Thousands of Syrian farming families have been forced to move to cities in search of alternative work after two years of drought and failed crops followed a number of unproductive years.
"The situation has now got really severe; we are talking about desert, rather than farming land," said Abdel Qader Abu Awad, MENA (Middle East and North Africa) disaster management coordinator for the International Federation of the Red Cross and Red Crescent Societies (IFRC). "People cannot live in this environment any more and their final coping mechanism is migration."
Syria's drought is now in its second year, affecting farming regions in the north and east of the country, especially the northeastern governorate of Hassakeh. Wheat production is just 55 percent of its usual output and barley is seriously affected, according to the UN's drought response plan, drawn up following two recent multi-agency missions.

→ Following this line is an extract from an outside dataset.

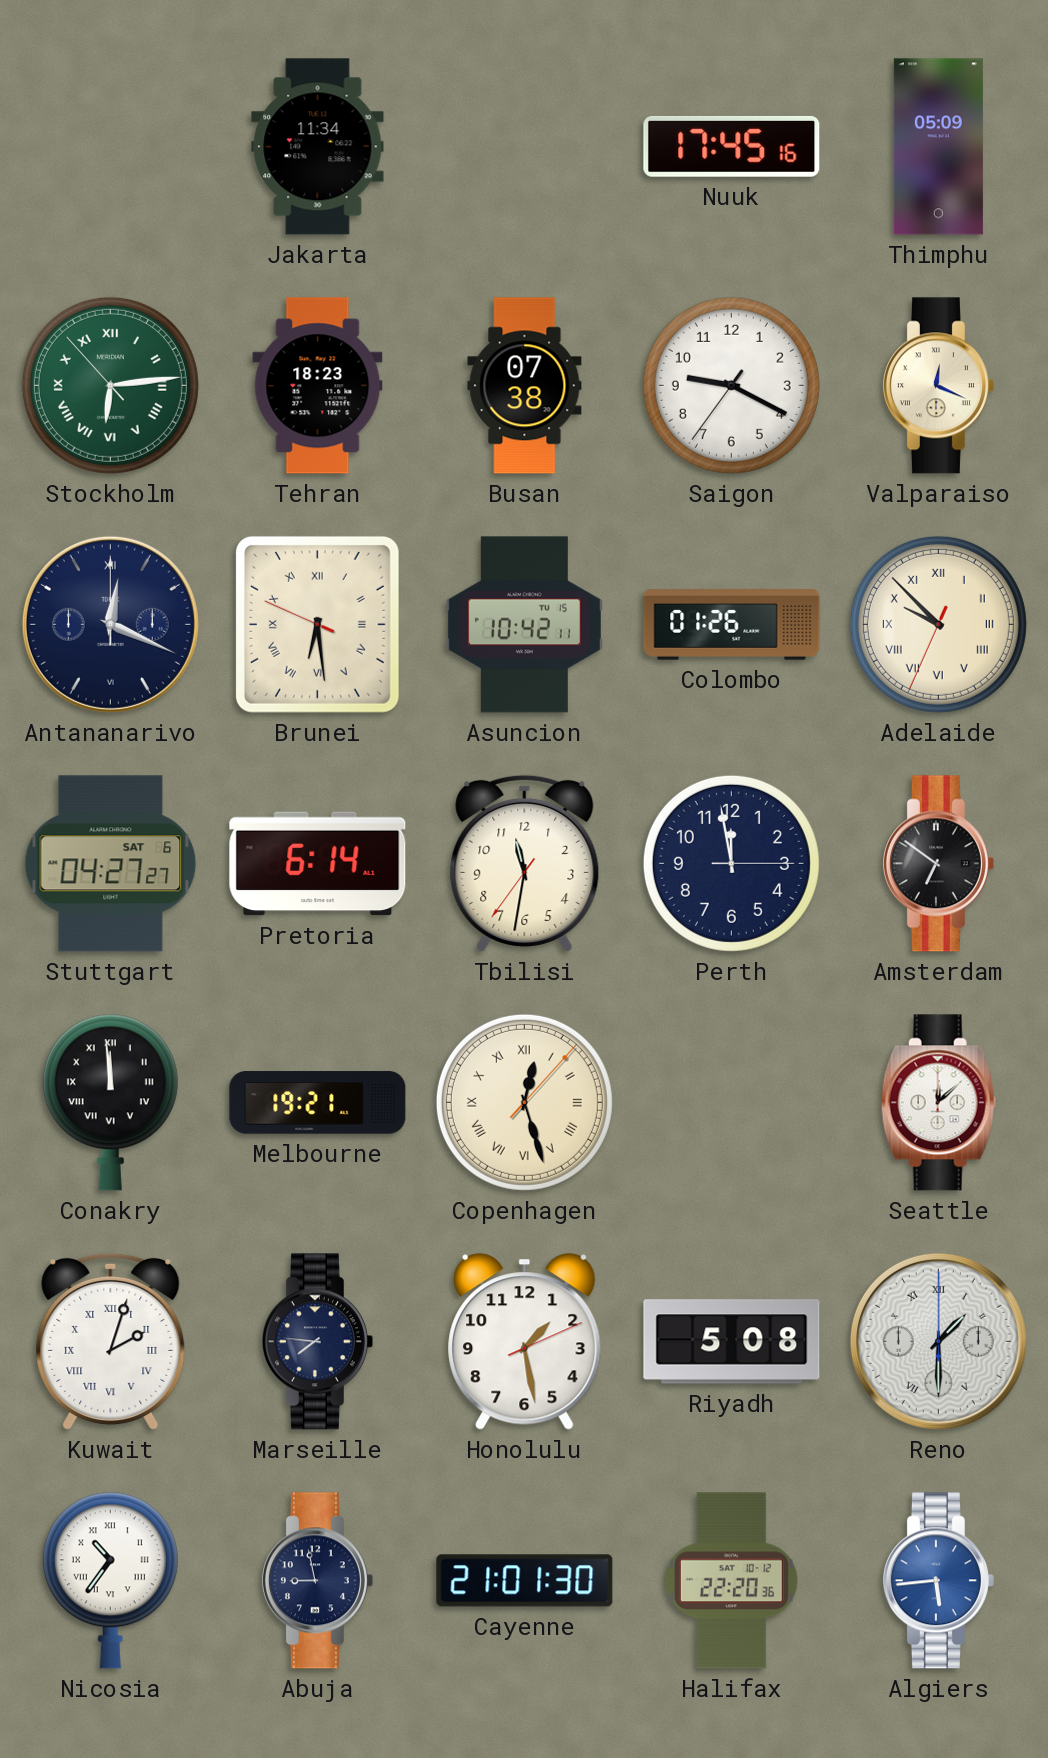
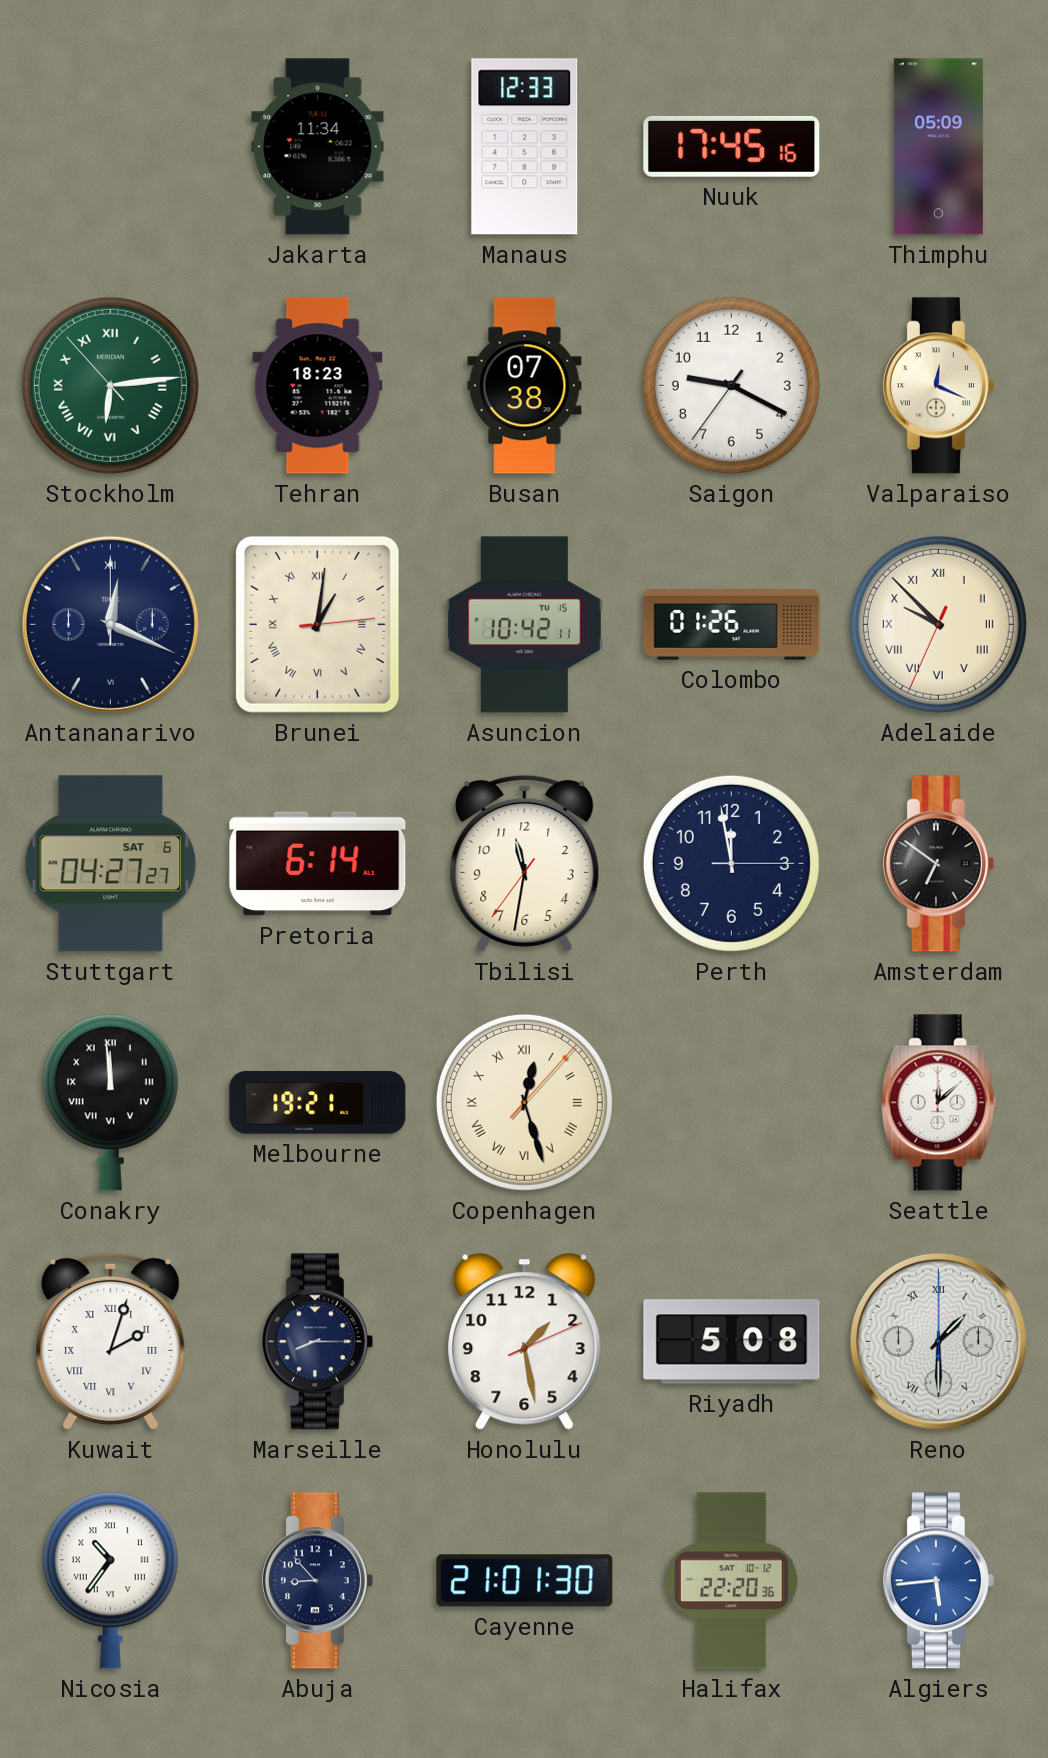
Manaus: none -> 12:33
Brunei: 6:28 -> 1:01
Marseille: 7:46 -> 8:15
Abuja: 8:58 -> 8:53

Blamed on a combination of climate change, man-made desertification and lack of irrigation, up to 60 percent of Syria's land and 1.3 million people (of a population of 22 million) are affected, according to the UN. Just over 800,000 people have lost their entire livelihood, according to the UN and IFRC.
No-one knows exactly how many people have migrated across the country because of the drought. The Syrian Ministry for Agriculture and Agrarian Reform's estimate in July was 40,000 to 60,000 families, with 35,000 from Hassakeh alone. But with people moving all the time, the figure is likely to be an underestimate.
The UN's drought response plan found there had been a "dramatic increase in the already substantial migration out of the affected areas". Migrants head for the cities of Damascus, Aleppo and Homs, according to the report.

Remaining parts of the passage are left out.